Why there’s no FOMO in Rio’s approach to mega-deals
There was a small but significant figure that Rio Tinto’s boss Jakob Stausholm dropped into the global miner’s financial slide deck sent to investors.
The number – 3 per cent – was a new forecast from Stausholm about the expected annualised production growth in the coming five years across copper, lithium and, importantly, iron ore.
From the outside it might not seem like a big deal, but inside Rio it’s a benchmark. It finally reverses the miner’s nearly decade-old problem of shrinking output from its mix of new and older mines.
Rio Tinto is “never going to be a high-growth company” like a tech company, Stausholm concedes to The Australian.
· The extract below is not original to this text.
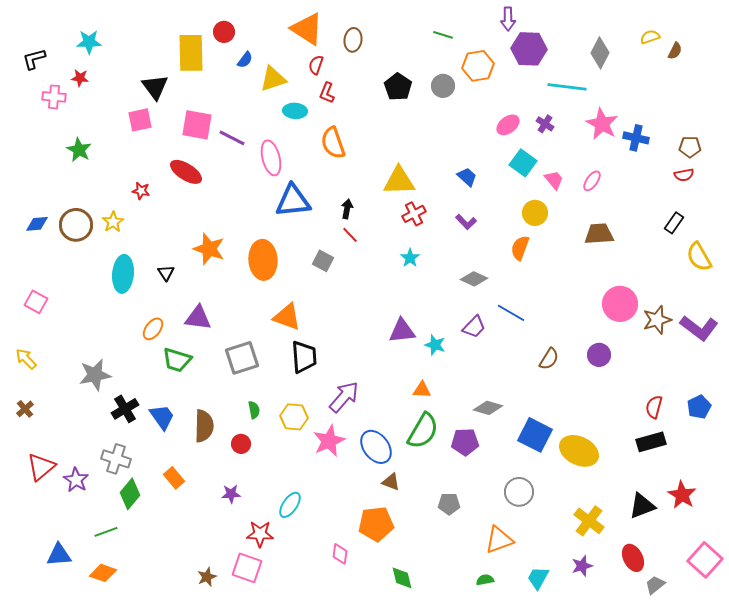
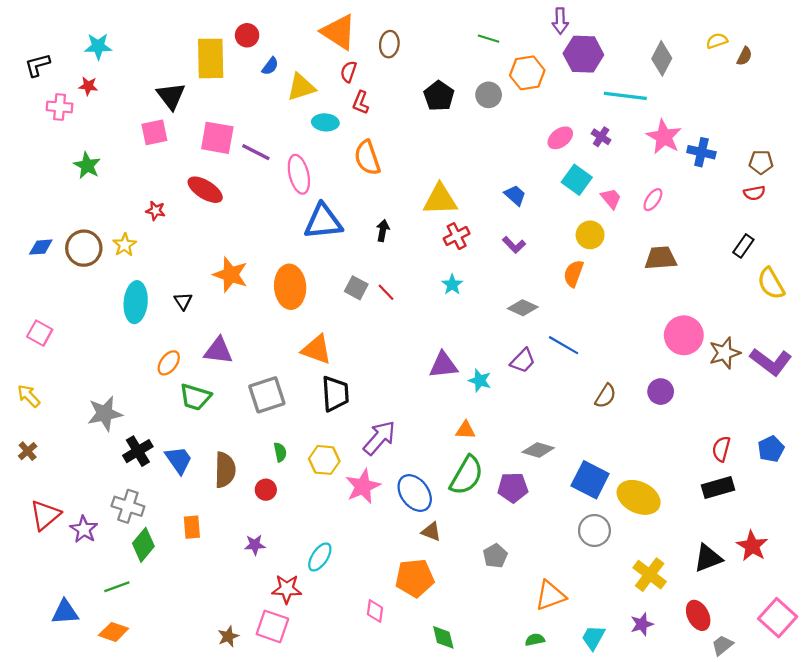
red line: (350, 235) -> (386, 292), moved
orange rectangle: (174, 478) -> (192, 527), turned 35
gray circle: (519, 492) -> (594, 530), moved
gray pentagon: (449, 504) -> (495, 556), turned -30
But after production going backwards for years “we will grow around 3 per cent for the next five years. I’m very proud of that now we have profitable growth back in Rio”.
Stausholm delivered Rio’s first half accounts from Sydney, another milestone with the mining boss splitting his official engagements between (mostly) London and Melbourne. On Wednesday the CEO was keen to drum up interest from a broader set of investors.
This time, Stausholm has a story to tell.
Where others like BHP are on the mega-acquisition path or battling crippling losses in nickel, while Fortescue’s is recalibrating its own high-risk green energy ambitions, Rio’s numbers are now telling a story of a consistent and stable miner.
As key iron prices held steady, Rio posted flat underlying earnings of $US5.8bn, and the return on capital employed is a robust 19 per cent. In the June half, Rio posted an interim dividend of $US1.77 a share, steady on the same time a year ago, meaning $US2.9bn will be sent back to investors.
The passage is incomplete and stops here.